A single number is wanted: how many lines of the data below include the string "Galileo"?

_Dataset entries:_
- - -
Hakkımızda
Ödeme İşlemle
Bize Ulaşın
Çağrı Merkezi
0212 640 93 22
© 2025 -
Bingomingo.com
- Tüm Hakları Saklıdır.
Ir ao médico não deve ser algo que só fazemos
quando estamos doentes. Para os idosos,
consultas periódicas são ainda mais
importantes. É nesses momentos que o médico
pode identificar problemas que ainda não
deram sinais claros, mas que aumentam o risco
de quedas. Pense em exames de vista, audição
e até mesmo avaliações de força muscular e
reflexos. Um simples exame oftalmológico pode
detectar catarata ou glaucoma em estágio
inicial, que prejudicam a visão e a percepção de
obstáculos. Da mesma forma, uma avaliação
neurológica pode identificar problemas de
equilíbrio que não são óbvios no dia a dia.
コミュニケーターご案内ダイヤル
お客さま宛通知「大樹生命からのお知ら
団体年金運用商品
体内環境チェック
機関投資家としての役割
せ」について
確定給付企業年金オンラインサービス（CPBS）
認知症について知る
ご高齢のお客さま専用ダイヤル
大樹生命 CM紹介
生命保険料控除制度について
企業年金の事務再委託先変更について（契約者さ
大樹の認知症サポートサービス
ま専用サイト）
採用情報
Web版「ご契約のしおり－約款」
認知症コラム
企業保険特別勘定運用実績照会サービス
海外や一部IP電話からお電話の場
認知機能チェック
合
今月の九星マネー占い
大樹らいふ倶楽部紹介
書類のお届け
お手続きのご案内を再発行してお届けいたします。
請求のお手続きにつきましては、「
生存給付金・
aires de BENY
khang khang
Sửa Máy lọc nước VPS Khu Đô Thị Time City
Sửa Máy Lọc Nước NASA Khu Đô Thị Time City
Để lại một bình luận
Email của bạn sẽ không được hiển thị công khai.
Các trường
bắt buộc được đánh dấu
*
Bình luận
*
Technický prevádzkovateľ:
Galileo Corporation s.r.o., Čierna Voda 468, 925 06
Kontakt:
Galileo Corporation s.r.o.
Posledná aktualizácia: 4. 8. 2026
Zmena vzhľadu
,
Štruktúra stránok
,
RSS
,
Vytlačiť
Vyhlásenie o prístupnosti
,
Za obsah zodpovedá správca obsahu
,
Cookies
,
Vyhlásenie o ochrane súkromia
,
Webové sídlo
- - -
_Output of the exercise:_ 2